The Initiative aims to counter the “unprecedented delegitimation campaign against Israel, driven by the enemies of the Jewish state and perversely assumed by numerous international authorities,” according to a statement. One presumes that the latter band of villains the group’s statement mentions is the UN and EU, so is Baron Trimble and Co. suggesting that Europe is out to delegitimate the Jewish state? EU foreign minister meeting today and discussing the proposal might like to take this into account.
They might also like to consider how Ulster Unionism has historically strongly backed Israel against the Palestinians, both in kneejerk reaction to the IRA’s support for the PLO (just as Loyalists backed apartheid South Africa while their opponents backed the ANC) and also from the ideology’s ties to evangelical protestantism, as pointed out on the Northern Irish Slugger O’Toole blog.
As quoted in the Down Democrat, the weekly local paper from Downpatrick, County Down, Baron Trimble’s associate and deputy leader of the Ulster Unionist Party Danny Kennedy said in the wake of the attack on the convoy: “Given our experience of terrorism and how it was dealt with in Northern Ireland, I think that a section of the unionist population have more than a sneaking regard for the manner in which the Israeli Government defends Israel and puts its security considerations above all others.”

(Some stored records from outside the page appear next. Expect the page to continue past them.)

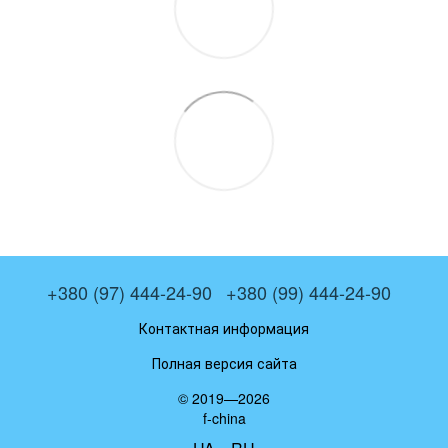
+380 (97) 444-24-90
+380 (99) 444-24-90
Контактная информация
Полная версия сайта
© 2019—2026
f-china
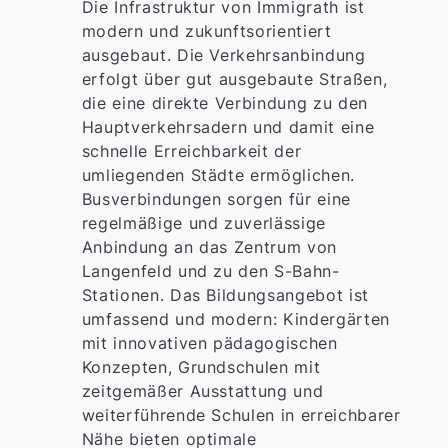
Die Infrastruktur von Immigrath ist
modern und zukunftsorientiert
ausgebaut. Die Verkehrsanbindung
erfolgt über gut ausgebaute Straßen,
die eine direkte Verbindung zu den
Hauptverkehrsadern und damit eine
schnelle Erreichbarkeit der
umliegenden Städte ermöglichen.
Busverbindungen sorgen für eine
regelmäßige und zuverlässige
Anbindung an das Zentrum von
Langenfeld und zu den S-Bahn-
Stationen. Das Bildungsangebot ist
umfassend und modern: Kindergärten
mit innovativen pädagogischen
Konzepten, Grundschulen mit
zeitgemäßer Ausstattung und
weiterführende Schulen in erreichbarer
Nähe bieten optimale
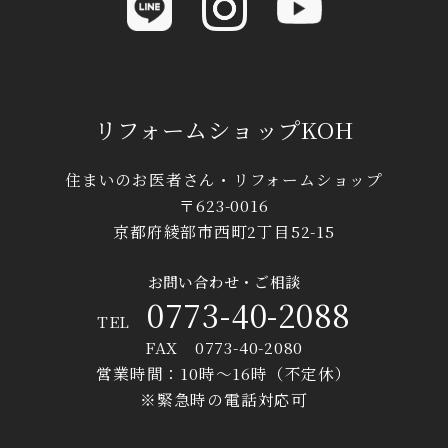
リフォームショップKOH
住まいのお医者さん・リフォームショップ
〒623-0016
京都府綾部市西町2丁目52-15
お問い合わせ・ご相談
0773-40-2088
TEL
FAX 0773-40-2080
営業時間：10時〜16時（不定休）
※緊急時の電話対応可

Upon joining the House of Lords in 2006, Trimble was sponsored by the late Baron Steinberg of Belfast, until his death the honorary president of Northern Ireland Friends of Israel, a group who a few days ago put out a statement swallowing the Israeli PR line whole, demanding that the activists from the Free Gaza Movement “must explain why they are associating with a protest where lead members call for ‘death to the Jews’, and which aims to give Hamas unrestricted ability to import missiles from Iran.”
But what of Brigadier-General Ken Watkin, the cuddly Canadian military judge advocate general and second international observer appointed to chaperone the Israeli committee? It turns out the good brigadier back in November refused to answer questions from a Canadian House-of-Commons committee of inquiry into rendition and torture of prisoners in Afghan jails.
The soldier’s stonewalling extended to refusing to tell the committee whether he had read his government’s own foreign affairs department reports on the Afghanistan’s poor human rights record and even newspaper articles that contained torture allegations.
All indications are the EU will endorse the Israeli proposal for an inquiry, with the quid pro quo being a lightening of the blockade (although not the lifting of it). The US has already given its blessing. The conclusions of the meeting of European foreign ministers, which were published only a minute ago, say: “To command the confidence of the international community, this should include credible international participation.”
With Europe all-fur-coat-and-no-knickers when it comes to human rights, as Amnesty International wrote last week in its annual report (ok – so they didn’t use the word ‘knickers’ in the 2010 State of the World’s Human Rights document, preferring the more diplomatic but still damning: ‘It is sadly still the case that the reality of protection from human rights abuses for many of those within [Europe’s] borders falls short of the rhetoric.’) having already abandoned calls for an international inquiry, we will soon see whether the bloc considers Trimble and Watkins ‘credible’.
Appointing to the inquiry as observers these two muppets – who will in any case only take part in the hearings and subsequent discussions, but will not vote on any conclusions – is as serious as appointing a pair of experts from the International Brotherhood of Persnickety Closeted Roommates to an investigation of a drunken, late-night jealous assault by Bert on Ernie.